Saleh menilai penyediaan sanitasi dan akses air bersih harus menjadi prioritas utama karena berkaitan langsung dengan kesehatan serta kualitas hidup masyarakat. Baginya, fakta bahwa masih banyak warga yang belum memiliki akses sanitasi layak menuntut pemerintah mengambil langkah yang lebih cepat dan terarah.

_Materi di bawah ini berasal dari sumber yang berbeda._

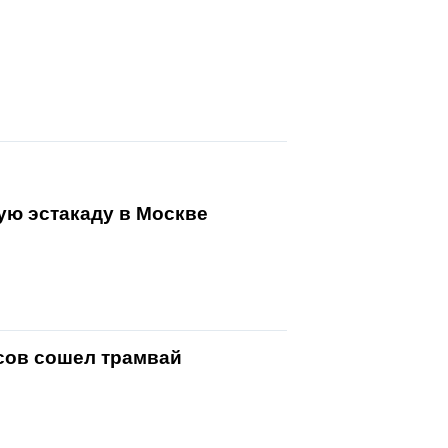
ую эстакаду в Москве
ьсов сошел трамвай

“Akses sanitasi yang layak adalah kebutuhan dasar. Pemerintah daerah harus mempercepat pembangunan jamban agar seluruh masyarakat bisa hidup lebih sehat,” tegas Saleh di Semarang, Kamis (23/4/2026).
Ketua DPD Golkar Jateng tersebut menekankan bahwa percepatan ini tidak boleh hanya berhenti pada penyediaan infrastruktur. Pemerintah juga harus memberikan edukasi kepada masyarakat mengenai pentingnya perilaku hidup bersih dan sehat (PHBS).

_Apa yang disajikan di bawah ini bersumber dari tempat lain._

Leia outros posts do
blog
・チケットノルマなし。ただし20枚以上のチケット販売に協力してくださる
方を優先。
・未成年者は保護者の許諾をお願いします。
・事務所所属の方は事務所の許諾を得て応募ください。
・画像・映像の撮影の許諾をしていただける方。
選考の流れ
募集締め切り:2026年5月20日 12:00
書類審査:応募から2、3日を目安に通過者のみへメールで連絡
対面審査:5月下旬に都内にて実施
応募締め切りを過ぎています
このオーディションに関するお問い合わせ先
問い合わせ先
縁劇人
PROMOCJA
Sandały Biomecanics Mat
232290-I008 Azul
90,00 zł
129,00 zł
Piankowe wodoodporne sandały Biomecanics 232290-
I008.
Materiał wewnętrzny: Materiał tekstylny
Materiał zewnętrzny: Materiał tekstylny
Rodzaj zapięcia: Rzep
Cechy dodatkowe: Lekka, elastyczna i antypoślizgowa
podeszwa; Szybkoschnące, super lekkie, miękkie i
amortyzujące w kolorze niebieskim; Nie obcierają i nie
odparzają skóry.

“Selain membangun fasilitas, pemerintah perlu mengedukasi warga agar mereka terbiasa menjaga kebersihan dan memanfaatkan fasilitas yang ada dengan baik,” tambahnya.

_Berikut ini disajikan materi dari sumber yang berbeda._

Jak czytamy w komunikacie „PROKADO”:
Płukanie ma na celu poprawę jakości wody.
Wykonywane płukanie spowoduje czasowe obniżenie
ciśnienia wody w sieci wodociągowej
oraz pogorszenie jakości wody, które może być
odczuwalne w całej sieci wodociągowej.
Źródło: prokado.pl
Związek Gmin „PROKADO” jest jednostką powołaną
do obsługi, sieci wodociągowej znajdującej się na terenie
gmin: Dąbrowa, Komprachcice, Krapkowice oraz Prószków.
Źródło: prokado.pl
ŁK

Saleh mendorong sinergi antara pemerintah provinsi, kabupaten/kota, hingga tingkat desa untuk memperluas jangkauan layanan sanitasi, terutama di wilayah tertinggal. Ia juga menyarankan penguatan kolaborasi dengan sektor swasta dan masyarakat agar program sanitasi berjalan lebih efektif dan merata.
Data menunjukkan tantangan besar bagi Jawa Tengah. Sebelumnya, Wakil Gubernur Jateng, Taj Yasin Maimoen, mengungkapkan bahwa sebanyak 21.542 rumah tangga di wilayah ini belum memiliki jamban atau akses sanitasi dasar yang layak.
Kondisi tersebut berdampak langsung pada indikator kesehatan, termasuk penanganan stunting. Saat ini, prevalensi stunting di Jawa Tengah mencapai 9,77 persen atau sekitar 188.533 balita.
“Pembangunan jamban dan penyediaan akses air bersih menjadi konsentrasi kami untuk meningkatkan derajat kesehatan masyarakat,” ujar Taj Yasin di Kantor Gubernur Jawa Tengah, Rabu (22/4/2026).
Meskipun sepanjang tahun 2025 Pemprov Jateng telah membangun 5.328 unit jamban melalui program jambanisasi, angka kebutuhan yang tersisa masih sangat besar. Intervensi yang lebih kuat menjadi harga mati agar seluruh masyarakat Jawa Tengah dapat menikmati fasilitas sanitasi yang layak dan sehat. (Adv-01).